What is perpetual care as it applies to cemeteries and burials? Most people have heard of the term, but many do not know what it means. It is a legal term, and it may surprise you to learn it is defined differently depending on the state.
Put simply, perpetual care involves a fund created for the purpose of maintaining cemetery grounds, mausoleums, crypts, or other parts of a cemetery. When somebody chooses a cemetery for their loved ones to be buried, a percentage of the sale price is dedicated toward the perpetual fund. This creates a fund that a cemetery is able to draw upon in future years. The fund essentially ensures that a cemetery remains well maintained. It is up to family members to care for individual graves. Cemetery sextons have the responsibility of maintenance on cemetery facilities and upkeep of landscaping.
What else do perpetual funds pay for? They can be used for various maintenance activities within a cemetery. Funds could be used for things such as mowing the lawn, maintaining pathways and seats, or creating signage. Funds can also be used for security purposes or to mitigate weather damage. Needs are likely to vary between different regions and states. The listed examples are just some possible expenses that may be paid with perpetual care funds (Tetrault).
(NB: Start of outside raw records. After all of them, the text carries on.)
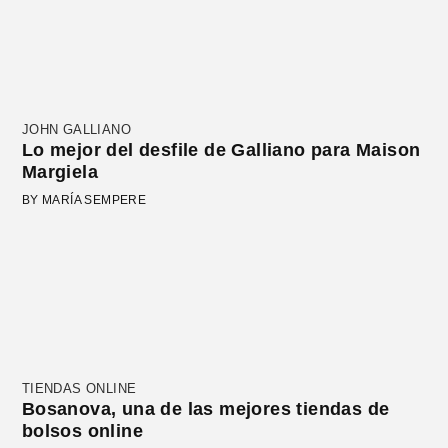
JOHN GALLIANO
Lo mejor del desfile de Galliano para Maison
Margiela
BY MARÍA SEMPERE
TIENDAS ONLINE
Bosanova, una de las mejores tiendas de
bolsos online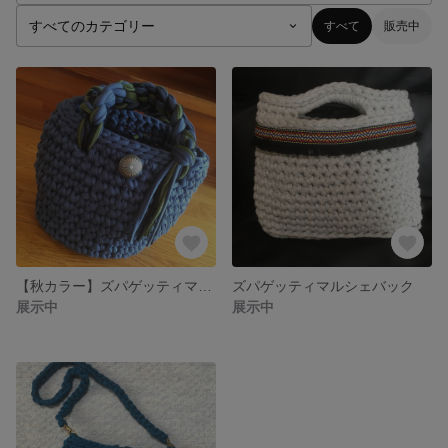
すべて
販売中
【秋カラー】ズパゲッティマルシェバック
ズパゲッティマルシェバック
展示中
展示中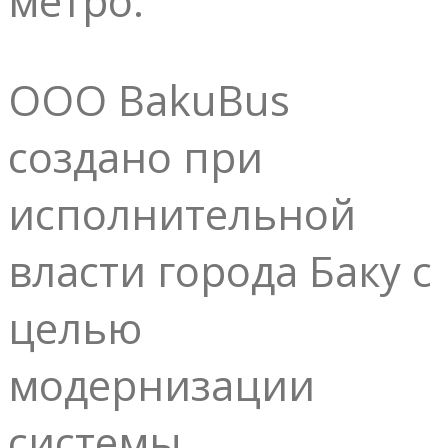
метро.
ООО BakuBus
создано при
исполнительной
власти города Баку с
целью
модернизации
системы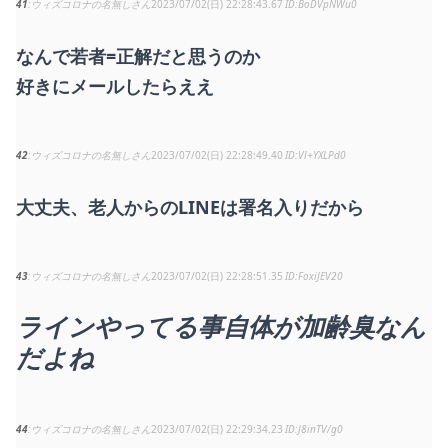
41
ウィズコロナの名無しさん
2023/07/02(日) 22:28:43.67
BoDVpNWu0
なんで若者=正解だと思うのか
好きにメールしたらええ
42
ウィズコロナの名無しさん
2023/07/02(日) 22:28:49.40
Vl+YXLPd0
大丈夫、老人からのLINEは署名入りだから
43
ウィズコロナの名無しさん
2023/07/02(日) 22:28:51.35
FoxiJEV20
ラインやってる事自体が加齢臭なん
だよね
44
ウィズコロナの名無しさん
2023/07/02(日) 22:29:34.23
J8inTV/g0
Not all cemeteries have perpetual care and perpetual care funds. Sometimes, they are required by state law. Older cemeteries and cemeteries with no empty space may not have perpetual care. Perpetual care may not be possible or affordable for cemeteries that are 50+ years old. Religious or nonprofit groups may continue to pay for care for these plots, but it is not guaranteed. Private cemeteries are unlikely to have a perpetual care fund. The responsibility of caring for these cemeteries falls on the owner. Churches, families, and local groups are often owners of private cemeteries. It is their responsibility to maintain these private cemeteries and/or set up their own perpetual care fund.
Does perpetual care last forever? No. One of the biggest misunderstandings is that perpetual care means forever. That isn’t always realistic though. Perpetual care was very inexpensive throughout the 1960’s and 1970’s. The money dedicated during that time can rarely continue to cover the costs of basic services today. This makes it nearly impossible to care for some cemeteries in the long term. When burials discontinue, funds start to dry up. Low-cost cemeteries and cemeteries in low-income areas also face an uphill battle when trying to keep up with rapidly growing costs and demands. Many lack adequate upkeep or rely heavily on volunteer help (Tetrault).
Most fully functional cemeteries today offer some form of perpetual care. Most of the time, it is in the best interest of the cemetery to offer this type of care. Perpetual care funds make it affordable for cemeteries to provide long term upkeep. Today, finding a cemetery that provides perpetual care is not difficult (Guide).
“Guide to Cemetery Purchases.” Funeral Consumers Alliance, 2 Dec. 2020, funerals.org/?consumers=consumers-guide-cemetery-purchases.
Tetrault, Sam. “What Is a Perpetual Care Cemetery? Definition + Faqs.” Cake , 24 June 2021, www.joincake.com/blog/perpetual-care-cemetery/.
Perpetual Care: Kentucky
In Kentucky, most cemeteries are required to establish and maintain a perpetual care fund. If a cemetery contains burials more recent than 1984, they likely fall into this category. This does not apply to every cemetery. Some private and family cemeteries may be exempt. However, it is likely they still have a fund or framework for maintenance in place.
Perpetual care and maintenance — Creation of funds by cemetery companies — Required payments — Local government exemption — Termination, distribution, and use of funds in local government trust fund.
2.(c) Every cemetery company hereinafter established shall create and maintain a perpetual care and maintenance fund, depositing therein an initial deposit as listed below, and shall submit proof thereof to the Attorney General prior to the offering for sale of any burial rights. Any payment required under paragraph (a) of this subsection shall be credited against the initial deposit until the required sum has been reached:
- In Counties fewer than 50,000 persons, $20,000;
- In Counties of 50,000 to 99,999 persons $30,000;
- In Counties of 100,000 or more persons, $50,000.
- Every cemetery in KY except private family cemeteries shall be maintained by legal owner or owners, without respect to the individual owners of burial plots in the cemetery, in such a manner so as to keep the burial grounds or cemetery free of growth of weeds, free from accumulated debris, displaced tombstones, or other signs and indication of vandalism or gross neglect.
* Research Associate, Strause Law Group, PLLC.